The court also rejects the jurisdictional question, even though it was pointed out that it seems quite likely most of the people being sued have no connection to the region covered by the court. The judge’s reasoning here is also questionable, basically saying that since you can’t be sure where the person is, it’s fine to charge them all in whichever district court. This seems wrong to me, but assuming we accept it, it seems like this argument could easily be flipped. If it’s true that IP addresses cannot adequately locate a user, isn’t it equally true that the IP address alone does not adequately identify a user? Thus, by this judge’s own argument, the IP address should not be accurate evidence for the sake of such a lawsuit.
Finally, there’s an interesting discussion on the First Amendment rights of the users. To be honest, I found this claim to be pretty uncompelling in the first place. While I’m a huge supporter of the First Amendment, as well as the First Amendment’s protections for privacy, that doesn’t mean that you can hide behind it completely.

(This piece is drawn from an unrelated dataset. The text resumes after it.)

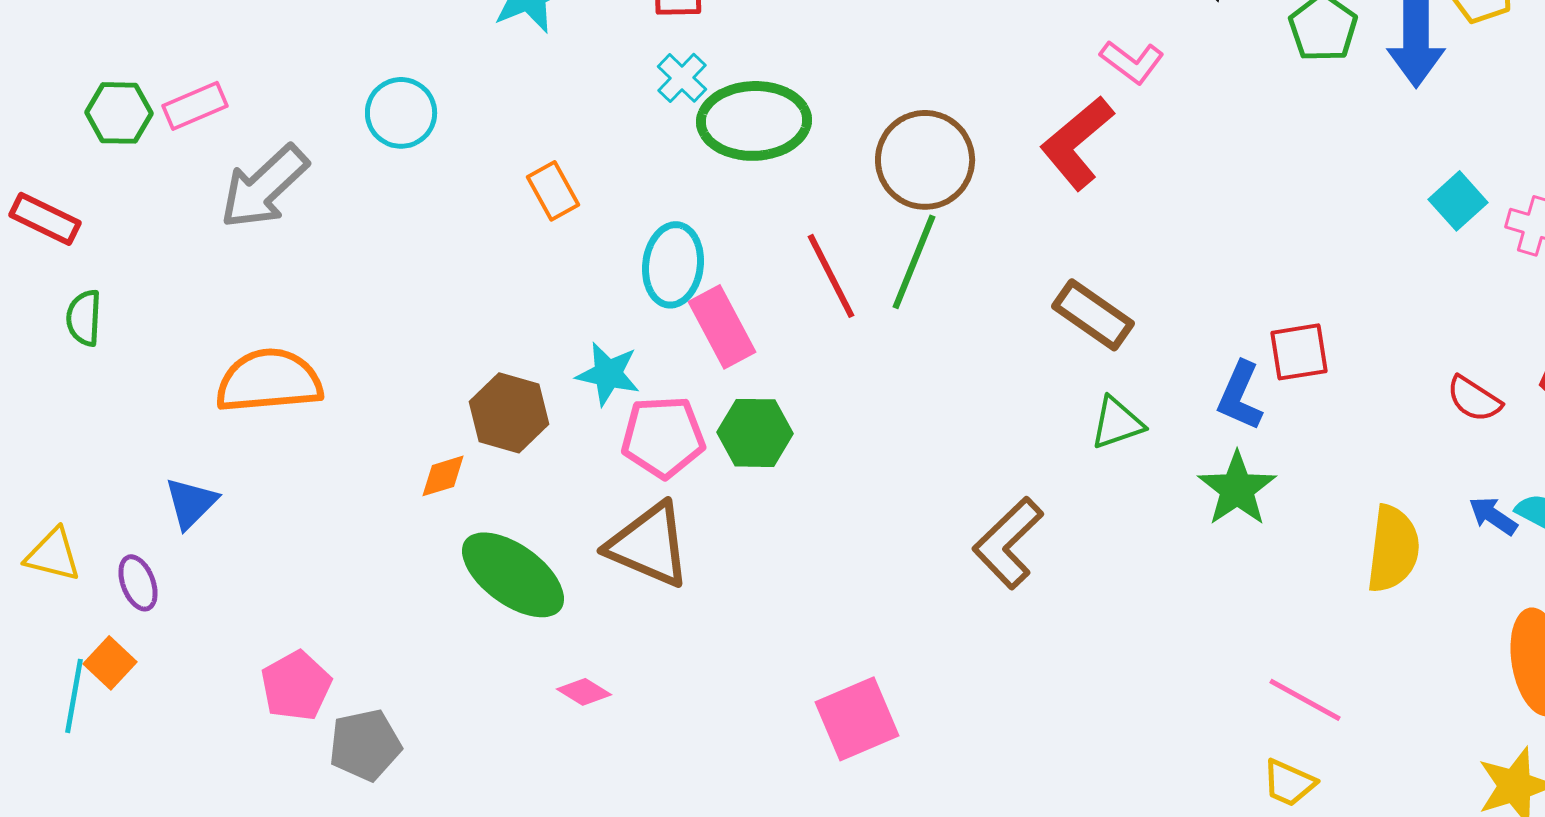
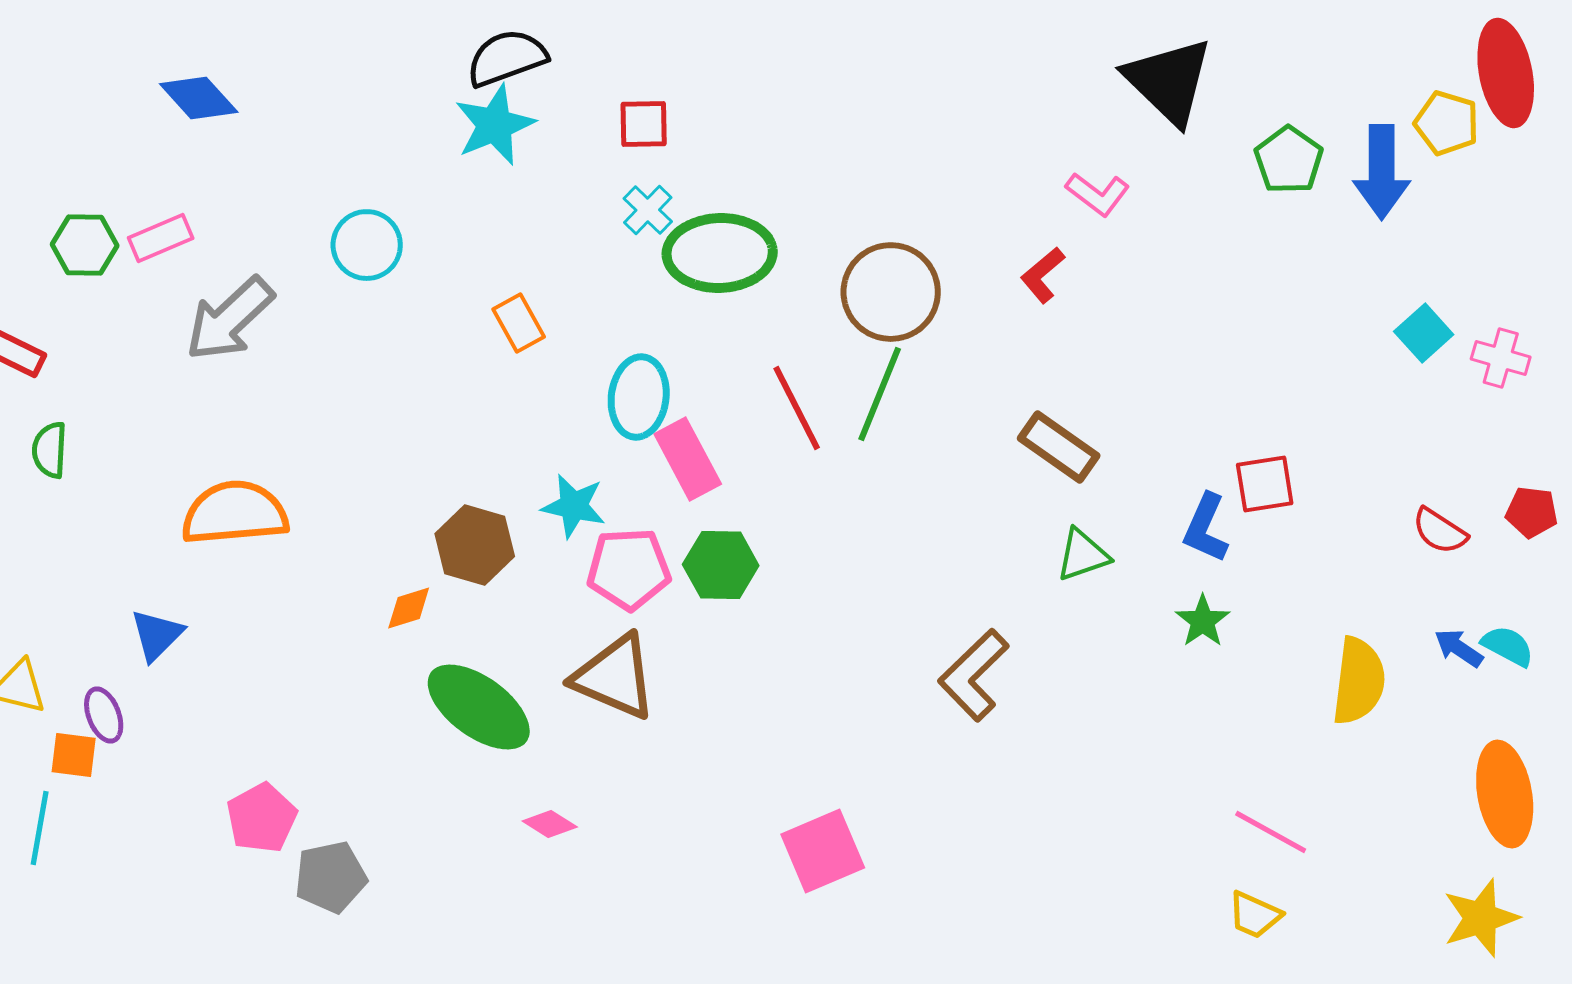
red L-shape: (1077, 143) -> (1043, 275), size x0.6
green star: (1237, 489) -> (1203, 621), size x0.7
orange square: (110, 663) -> (74, 755), moved, turned -36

If there is actual evidence of law breaking, then such protections no longer apply. Where I have questions is whether or not such evidence really has been presented. As mentioned above, even the judge seems to note that IP addresses are not really identifiers. Still, the ruling does get interesting in that the judge actually does state, flat out, that “file-sharing does involves aspects of expressive communication.” This is interesting because in our debates about the the domain seizures, we’ve had critics in the comments insist this is simply not true. That said, the court does say that the First Amendment protections here are “minimal.” Still, the court does recognize a key point:
Nevertheless, file-sharers are engaged in expressive activity, on some level, when they share files on BitTorrent, and their First Amendment rights must be considered before the Court allows the plaintiffs to override the putative defendants’ anonymity by compelling the production of these defendants’ identifying information.
I’m happy to see the judge get this point correct. I’m not necessarily convinced that the plaintiffs really do provide enough evidence to get over this barrier, but I think it’s fair to say that if there is enough evidence, that it’s reasonable to expect someone to be identified. So this part of the ruling actually does make sense to me (even if I’m not convinced that the evidence really is enough to overcome the hurdle).
No matter what, it’s quite likely this case will be appealed. I’m hopeful that an appeals court will reverse on the issue of joinder, but hopefully uphold the key point that there is a First Amendment issue, and certain hurdles need to be met to remove anonymity.